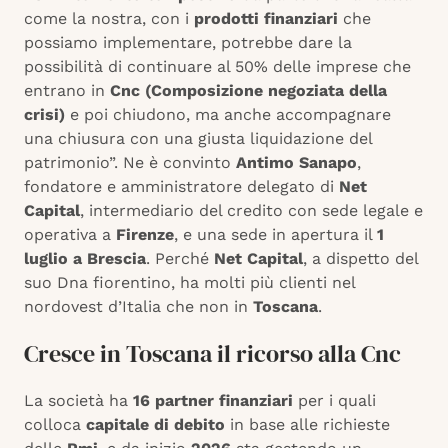
come la nostra, con i
prodotti finanziari
che
possiamo implementare, potrebbe dare la
possibilità di continuare al 50% delle imprese che
entrano in
Cnc (Composizione negoziata della
crisi)
e poi chiudono, ma anche accompagnare
una chiusura con una giusta liquidazione del
patrimonio”. Ne è convinto
Antimo Sanapo
,
fondatore e amministratore delegato di
Net
Capital
, intermediario del credito con sede legale e
operativa a
Firenze
, e una sede in apertura il
1
luglio a Brescia
. Perché
Net Capital
, a dispetto del
suo Dna fiorentino, ha molti più clienti nel
nordovest d’Italia che non in
Toscana
.
Cresce in Toscana il ricorso alla Cnc
La società ha
16 partner finanziari
per i quali
colloca
capitale di debito
in base alle richieste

──────────

What is expected: The task calls for repeating each line above exactly while excluding the pictures.

Solution:
come la nostra, con i
prodotti finanziari
che
possiamo implementare, potrebbe dare la
possibilità di continuare al 50% delle imprese che
entrano in
Cnc (Composizione negoziata della
crisi)
e poi chiudono, ma anche accompagnare
una chiusura con una giusta liquidazione del
patrimonio”. Ne è convinto
Antimo Sanapo
,
fondatore e amministratore delegato di
Net
Capital
, intermediario del credito con sede legale e
operativa a
Firenze
, e una sede in apertura il
1
luglio a Brescia
. Perché
Net Capital
, a dispetto del
suo Dna fiorentino, ha molti più clienti nel
nordovest d’Italia che non in
Toscana
.
Cresce in Toscana il ricorso alla Cnc
La società ha
16 partner finanziari
per i quali
colloca
capitale di debito
in base alle richieste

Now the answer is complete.